Can nearsightedness be prevented?
Yes. It’s been found that, if children spend enough time in the open air before they start school, the prevalence of myopia in later years can be noticeably minimized. Taiwan has made the most progress here. A directive issued by the education ministry in 2012 that prescribes at least 120 minutes of outdoor activity has had clearly positive results among first-graders. Some kids in Singapore wear a kind of watch that indicates how bright the light is and how much time they’ve already spent outside. What else can be done – and is obligatory in Taiwan – is spending at least ten minutes looking into the distance for every thirty minutes of ‘near-work’.
Are there new therapies for nearsightedness on the horizon?

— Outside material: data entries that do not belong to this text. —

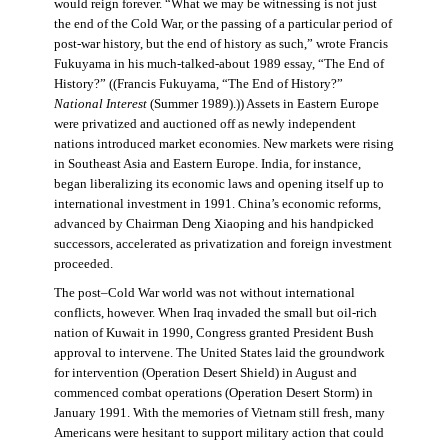
would reign forever. “What we may be witnessing is not just
the end of the Cold War, or the passing of a particular period of
post-war history, but the end of history as such,” wrote Francis
Fukuyama in his much-talked-about 1989 essay, “The End of
History?” ((Francis Fukuyama, “The End of History?”
National Interest
(Summer 1989).)) Assets in Eastern Europe
were privatized and auctioned off as newly independent
nations introduced market economies. New markets were rising
in Southeast Asia and Eastern Europe. India, for instance,
began liberalizing its economic laws and opening itself up to
international investment in 1991. China’s economic reforms,
advanced by Chairman Deng Xiaoping and his handpicked
successors, accelerated as privatization and foreign investment
proceeded.
The post–Cold War world was not without international
conflicts, however. When Iraq invaded the small but oil-rich
nation of Kuwait in 1990, Congress granted President Bush
approval to intervene. The United States laid the groundwork
for intervention (Operation Desert Shield) in August and
commenced combat operations (Operation Desert Storm) in
January 1991. With the memories of Vietnam still fresh, many
Americans were hesitant to support military action that could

At present, efforts are focused on slowing the progress of myopia during the school years as much as possible. In addition, now we have a new kind of lens for glasses. Nearsightedness can be inhibited with these new lenses. On average, you can say that these new lenses can achieve about thirty to forty percent inhibiting of nearsightedness. Another possibility for inhibiting the progress of nearsightedness right now is administering very low concentrations of atropine (0.01%), an agent from belladonna that slows the advance of nearsightedness in children with the appearance of very few side effects.
Many people believe that glasses only worsen vision, and they try to get by as long as possible without. Is this preconception justified?

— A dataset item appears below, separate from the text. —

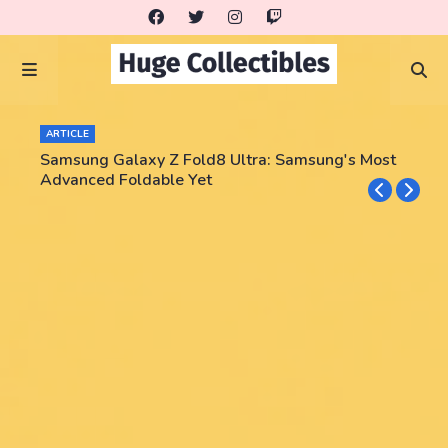
ARTICLE
Samsung Galaxy Z Fold8 Ultra: Samsung's Most
Advanced Foldable Yet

There was a time when I would have subscribed to that view, as well. If you put lenses on an animal, it will become far-sighted. So it’s a vision correction that makes the eye go nearsighted. But on people, it doesn’t work. In general you can say, whether you wear glasses or not hardly makes any difference in the progress of nearsightedness. The same goes for under-correcting, which is supposed to bring the progress of a vision problem to a halt by using lenses that are a bit too weak. Based on animal experiments, I would have also subscribed to that view, but the data from children are less than convincing. In studies where subjects wore lenses under-corrected by three quarters of one diopter, sometimes, the myopia progressed even faster than it did in the control group wearing lenses that fully corrected for it. That indicates that not correcting for nearsightedness does not result in any improvement. But more research needs to be done here.

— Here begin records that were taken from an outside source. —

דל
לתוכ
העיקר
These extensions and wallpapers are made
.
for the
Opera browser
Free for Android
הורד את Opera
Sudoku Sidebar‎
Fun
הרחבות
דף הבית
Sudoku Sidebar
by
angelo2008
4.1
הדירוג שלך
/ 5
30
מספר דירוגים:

We keep seeing reports that special exercises for the eye muscles can improve our vision. Is that right?
I would definitely NOT subscribe to the idea that it can eliminate nearsightedness. But what you CAN exercise is your ability to see more in spite of a worsening image. There are training programs on the computer. That comes from the fact that our vision system can heighten its sensitivity when information is scant. But that’s not an improvement to vision per se. The eye does not become less nearsighted – the brain learns to get along better with less information.
Professor Frank Schaeffel is director of the Tübingen University Eye Hospital, Section for the Neurobiology of the Eye. He researches the causes of nearsightedness.